# b&w everhot problems



## frasier94 (Apr 1, 2012)

So ive got a bradford and white everhot problem, there are 2 on site @ a pizza joint. One commercial and one residential. Both have been working fine for 6 years(ish). Recently the gas company found out that the supply line for these unit was connected before the regulator @ the meter,so they had it moved to after the regulator. Now we have problems with the units staying hot and working. The unit had a gas regulator right before the heaters,im just curious if the units are having these problems now because of having 2 regulators instead of one? The dproblems are as follows....running sinks and hand sinks -both work great, as soon as we fill the dishwasher the residential goes ice cold.the gpm and the flow to this unit with everything else is in parameters with fU sizing and gpm. The gas line is 1". I cant help but think the commercial unit is starving out the residential unit after the second regulator in high demand mode? thoughts? bradford and white keep sending me to rinnai and rinnai tells me to call bradford and white....


Thanks
banging my head in oregon


----------



## Will (Jun 6, 2010)

Ring the Door bell, no ones home.


----------



## DesertOkie (Jul 15, 2011)

Have a lic plumber install 2 commercial 100 gal water heaters.


----------



## frasier94 (Apr 1, 2012)

really? thanks,if i wanted to sell them some new heaters i would,they would like to know if its the water heaters or gas problems,why spend 6 grand on a new install if i can just fix it........thanks for the help


----------



## plbgbiz (Aug 27, 2010)

frasier94 said:


> ...bradford and white...


:blink:


----------



## Mississippiplum (Sep 30, 2011)

Check the tilt switch and pressure transducer on the sectional bypass

sent from the jobsite porta-potty


----------



## TX MECH PLUMBER (May 27, 2011)

Mississippiplum said:


> Check the tilt switch and pressure transducer on the sectional bypass
> 
> sent from the jobsite porta-potty


Now now. Don't blow smoke up his as. You got to check the flux capacitor Marty !! You know that missi. AA screw it to many Danm ssss in that name!!!


----------



## frasier94 (Apr 1, 2012)

its not a portable unit,was hoping the 2 regulator thing would get answered on this forum,guess you *******s got nothing better to do but drink beer and bs with eachother,thanks for nothing,your forum is a joke.please remove me from this sight admin.


----------



## Mississippiplum (Sep 30, 2011)

frasier94 said:


> its not a portable unit,was hoping the 2 regulator thing would get answered on this forum,guess you *******s got nothing better to do but drink beer and bs with eachother,thanks for nothing,your forum is a joke.please remove me from this sight admin.

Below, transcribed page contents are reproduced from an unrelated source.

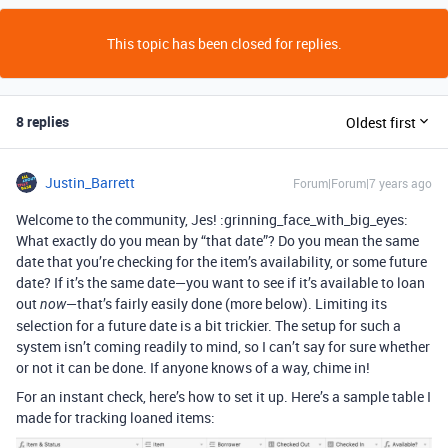
This topic has been closed for replies.
8 replies
Oldest first
Justin_Barrett
Forum|Forum|7 years ago
Welcome to the community, Jes! :grinning_face_with_big_eyes:
What exactly do you mean by “that date”? Do you mean the same
date that you’re checking for the item’s availability, or some future
date? If it’s the same date—you want to see if it’s available to loan
out
—that’s fairly easily done (more below). Limiting its
now
selection for a future date is a bit trickier. The setup for such a
system isn’t coming readily to mind, so I can’t say for sure whether
or not it can be done. If anyone knows of a way, chime in!
For an instant check, here’s how to set it up. Here’s a sample table I
made for tracking loaned items:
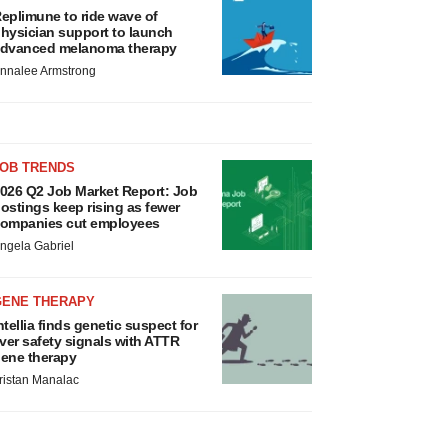
eplimune to ride wave of
hysician support to launch
dvanced melanoma therapy
nnalee Armstrong
JOB TRENDS
026 Q2 Job Market Report: Job
ostings keep rising as fewer
ompanies cut employees
ngela Gabriel
GENE THERAPY
ntellia finds genetic suspect for
iver safety signals with ATTR
ene therapy
ristan Manalac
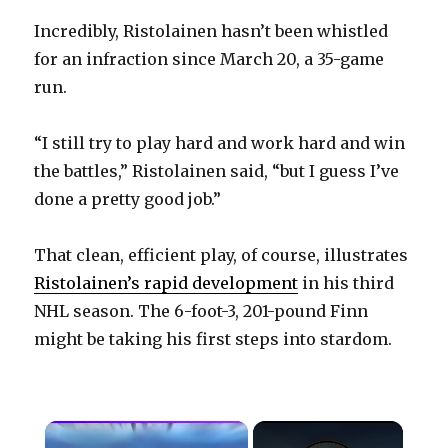
Incredibly, Ristolainen hasn’t been whistled
for an infraction since March 20, a 35-game
run.
“I still try to play hard and work hard and win
the battles,” Ristolainen said, “but I guess I’ve
done a pretty good job.”
That clean, efficient play, of course, illustrates
Ristolainen’s rapid development
in his third
NHL season. The 6-foot-3, 201-pound Finn
might be taking his first steps into stardom.
×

Well that thin skin wouldn't last long round here n/e way!!

sent from the jobsite porta-potty


----------



## Epox (Sep 19, 2010)

Post an introduction and you'll get a lot more info from these boys. 



An intro is requested from all new members. In case you missed it, here is the link. http://www.plumbingzone.com/f3/.

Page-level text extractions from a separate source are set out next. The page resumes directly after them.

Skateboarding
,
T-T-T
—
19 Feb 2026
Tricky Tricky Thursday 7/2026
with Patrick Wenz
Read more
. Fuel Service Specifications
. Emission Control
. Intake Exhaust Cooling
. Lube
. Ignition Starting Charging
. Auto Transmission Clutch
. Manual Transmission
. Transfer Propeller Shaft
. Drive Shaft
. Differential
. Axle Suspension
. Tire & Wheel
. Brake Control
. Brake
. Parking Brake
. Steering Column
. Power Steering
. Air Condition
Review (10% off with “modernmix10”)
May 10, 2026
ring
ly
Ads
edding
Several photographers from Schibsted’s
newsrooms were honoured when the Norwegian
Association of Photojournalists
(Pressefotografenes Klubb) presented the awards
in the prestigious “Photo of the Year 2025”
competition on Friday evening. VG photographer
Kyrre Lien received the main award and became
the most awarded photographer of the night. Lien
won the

The PZ is for Plumbing Professionals ( those engaged in the plumbing profession)

Post an intro and tell our members where you are from, yrs in the trade, and your area(s) of expertise in the plumbing field.

This info helps members who are waiting to welcome you to the best plumbing site there is.

We look forward to your valuable input.


----------



## plbgbiz (Aug 27, 2010)

frasier94 said:


> ...please remove me from this sight admin.


As you wish.


----------